• DIRECTIONS FOR THIS TASK
Those lines of the following listing which contain the string "dans" should be returned.

• DATA TO USE
_ _ _ _ _

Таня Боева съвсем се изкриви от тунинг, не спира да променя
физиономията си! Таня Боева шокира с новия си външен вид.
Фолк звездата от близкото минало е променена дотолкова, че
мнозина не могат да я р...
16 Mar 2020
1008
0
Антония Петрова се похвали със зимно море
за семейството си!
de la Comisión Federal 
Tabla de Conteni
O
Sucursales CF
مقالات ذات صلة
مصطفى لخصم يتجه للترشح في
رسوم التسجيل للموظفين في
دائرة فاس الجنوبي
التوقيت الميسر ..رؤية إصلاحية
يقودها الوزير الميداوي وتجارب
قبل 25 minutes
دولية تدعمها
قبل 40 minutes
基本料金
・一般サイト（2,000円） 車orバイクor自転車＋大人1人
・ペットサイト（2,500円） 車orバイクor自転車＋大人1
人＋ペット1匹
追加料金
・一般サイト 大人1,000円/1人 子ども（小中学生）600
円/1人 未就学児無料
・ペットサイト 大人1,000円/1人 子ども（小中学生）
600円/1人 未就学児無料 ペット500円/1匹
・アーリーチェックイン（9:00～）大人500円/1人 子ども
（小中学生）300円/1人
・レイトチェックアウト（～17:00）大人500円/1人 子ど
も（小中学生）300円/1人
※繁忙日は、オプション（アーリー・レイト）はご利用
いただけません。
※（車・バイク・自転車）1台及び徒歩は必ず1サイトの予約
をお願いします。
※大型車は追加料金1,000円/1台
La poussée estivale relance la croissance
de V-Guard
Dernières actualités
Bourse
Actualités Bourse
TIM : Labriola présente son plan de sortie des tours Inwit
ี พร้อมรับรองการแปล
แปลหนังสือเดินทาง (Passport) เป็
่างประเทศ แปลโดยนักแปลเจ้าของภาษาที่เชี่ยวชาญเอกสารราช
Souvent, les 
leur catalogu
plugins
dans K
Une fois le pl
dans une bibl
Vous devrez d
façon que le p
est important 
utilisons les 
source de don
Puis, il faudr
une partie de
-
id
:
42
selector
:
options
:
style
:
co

_ _ _ _ _

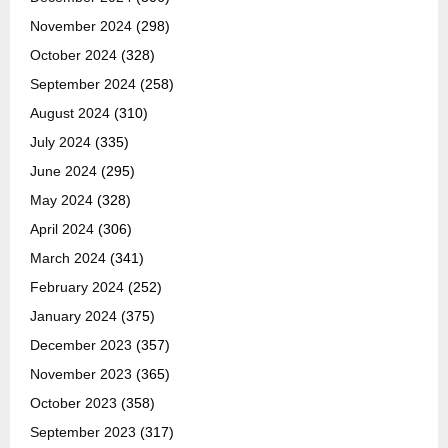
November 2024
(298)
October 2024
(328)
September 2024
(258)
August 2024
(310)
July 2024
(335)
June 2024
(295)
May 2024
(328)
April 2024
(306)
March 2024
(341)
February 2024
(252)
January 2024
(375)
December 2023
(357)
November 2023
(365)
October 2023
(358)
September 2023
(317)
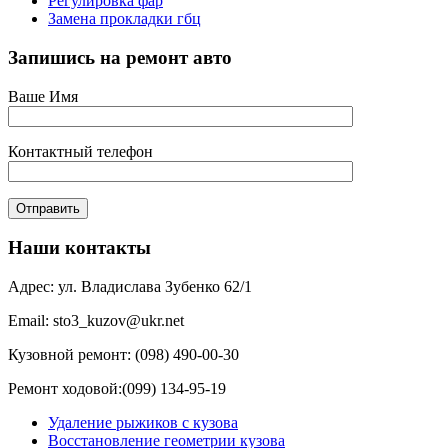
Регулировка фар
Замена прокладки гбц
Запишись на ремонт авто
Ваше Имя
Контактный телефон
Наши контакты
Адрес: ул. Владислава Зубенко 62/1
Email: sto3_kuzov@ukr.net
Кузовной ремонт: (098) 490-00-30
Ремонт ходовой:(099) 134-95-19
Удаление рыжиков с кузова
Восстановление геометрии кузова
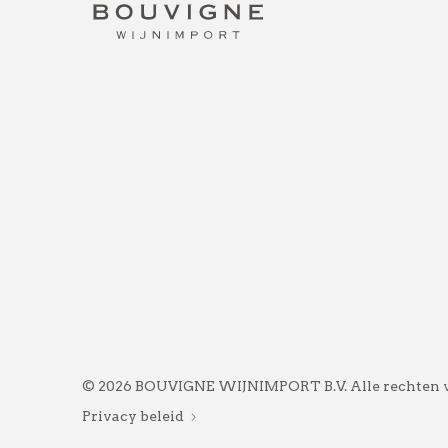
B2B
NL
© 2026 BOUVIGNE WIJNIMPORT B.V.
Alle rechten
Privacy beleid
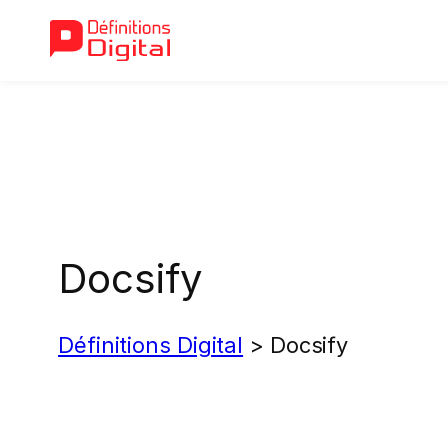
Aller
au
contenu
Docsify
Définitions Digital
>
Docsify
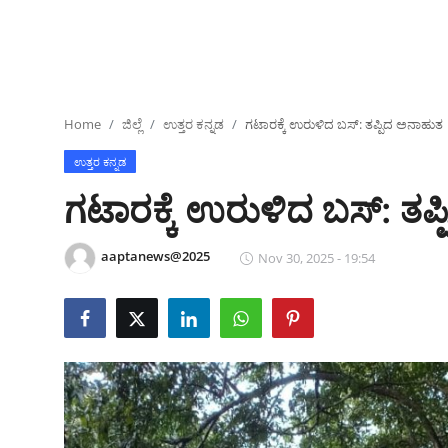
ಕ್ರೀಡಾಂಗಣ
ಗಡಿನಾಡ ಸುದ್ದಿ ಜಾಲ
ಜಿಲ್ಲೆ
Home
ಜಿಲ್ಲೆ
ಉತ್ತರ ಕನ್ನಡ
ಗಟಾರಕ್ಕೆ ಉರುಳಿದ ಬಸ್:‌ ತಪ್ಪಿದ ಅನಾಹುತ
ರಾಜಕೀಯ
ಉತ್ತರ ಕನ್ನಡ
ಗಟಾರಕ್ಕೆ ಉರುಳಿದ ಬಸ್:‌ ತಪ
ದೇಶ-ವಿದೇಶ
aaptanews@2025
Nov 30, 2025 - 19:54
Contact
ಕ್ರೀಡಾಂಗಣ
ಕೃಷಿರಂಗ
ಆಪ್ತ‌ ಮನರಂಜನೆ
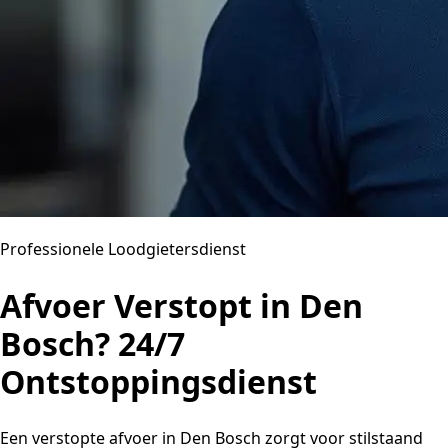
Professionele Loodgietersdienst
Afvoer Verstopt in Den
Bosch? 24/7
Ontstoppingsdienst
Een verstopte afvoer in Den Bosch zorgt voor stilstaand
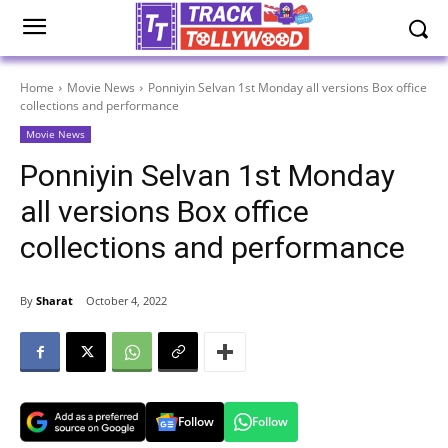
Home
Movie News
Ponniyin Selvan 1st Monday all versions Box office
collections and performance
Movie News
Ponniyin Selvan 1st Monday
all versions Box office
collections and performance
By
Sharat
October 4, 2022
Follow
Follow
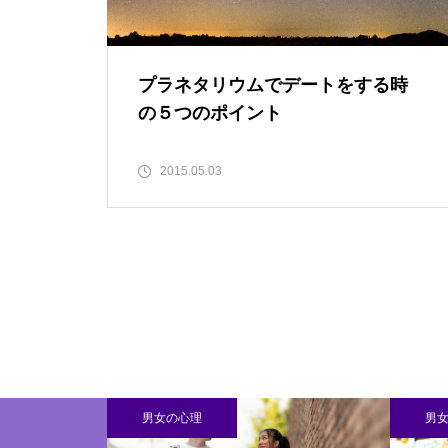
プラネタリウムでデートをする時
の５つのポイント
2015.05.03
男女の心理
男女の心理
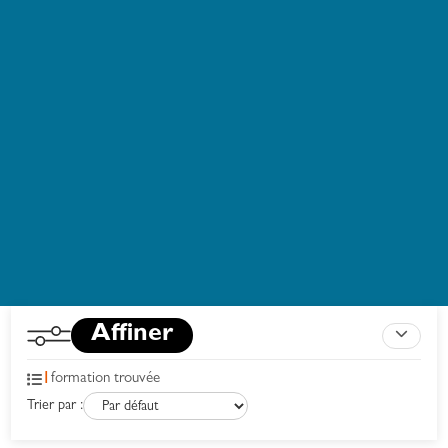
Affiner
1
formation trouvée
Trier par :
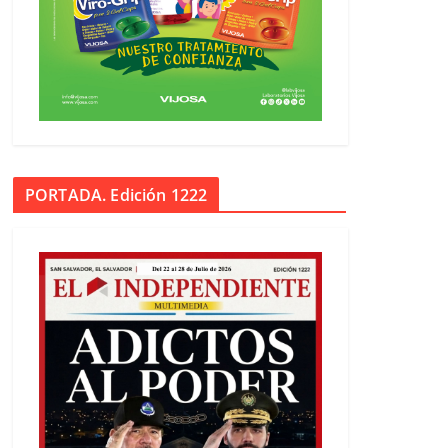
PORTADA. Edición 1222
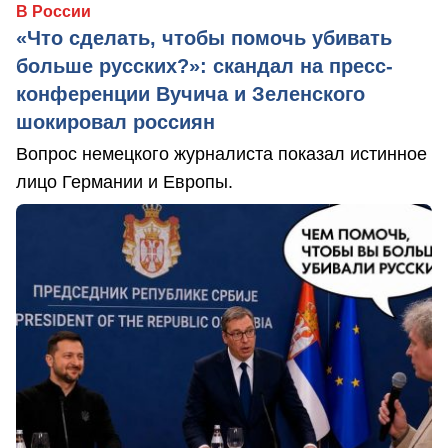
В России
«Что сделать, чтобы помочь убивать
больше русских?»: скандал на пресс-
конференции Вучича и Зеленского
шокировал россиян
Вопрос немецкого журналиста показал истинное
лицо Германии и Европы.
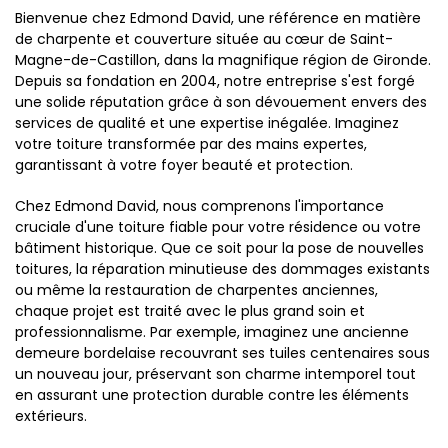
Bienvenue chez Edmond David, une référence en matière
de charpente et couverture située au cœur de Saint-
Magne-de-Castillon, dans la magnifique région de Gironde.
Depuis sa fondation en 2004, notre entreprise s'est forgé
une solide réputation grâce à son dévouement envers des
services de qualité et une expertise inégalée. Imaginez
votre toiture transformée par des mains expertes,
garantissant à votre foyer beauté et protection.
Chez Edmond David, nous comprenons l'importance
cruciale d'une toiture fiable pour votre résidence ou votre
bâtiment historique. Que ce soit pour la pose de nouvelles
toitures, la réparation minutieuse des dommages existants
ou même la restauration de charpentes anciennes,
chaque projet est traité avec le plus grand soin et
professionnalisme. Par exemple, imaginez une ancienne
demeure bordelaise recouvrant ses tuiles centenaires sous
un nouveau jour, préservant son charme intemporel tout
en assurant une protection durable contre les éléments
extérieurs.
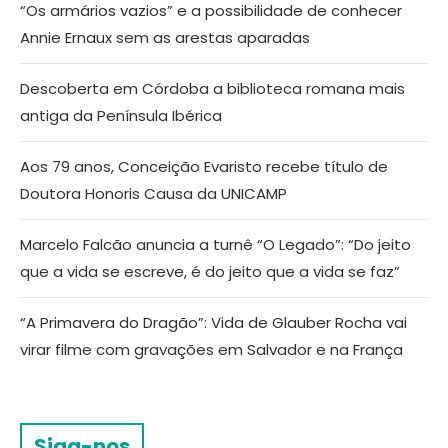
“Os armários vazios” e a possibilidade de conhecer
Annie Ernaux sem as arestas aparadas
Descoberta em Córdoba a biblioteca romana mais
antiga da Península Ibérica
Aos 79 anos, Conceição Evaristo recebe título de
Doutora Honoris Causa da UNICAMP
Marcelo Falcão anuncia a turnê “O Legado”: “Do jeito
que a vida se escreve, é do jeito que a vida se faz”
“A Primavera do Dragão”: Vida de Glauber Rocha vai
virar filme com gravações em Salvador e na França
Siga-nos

_ _ _ _ _

• RESULT OF THE EXERCISE
dans K
dans une bibl
Magne-de-Castillon, dans la magnifique région de Gironde.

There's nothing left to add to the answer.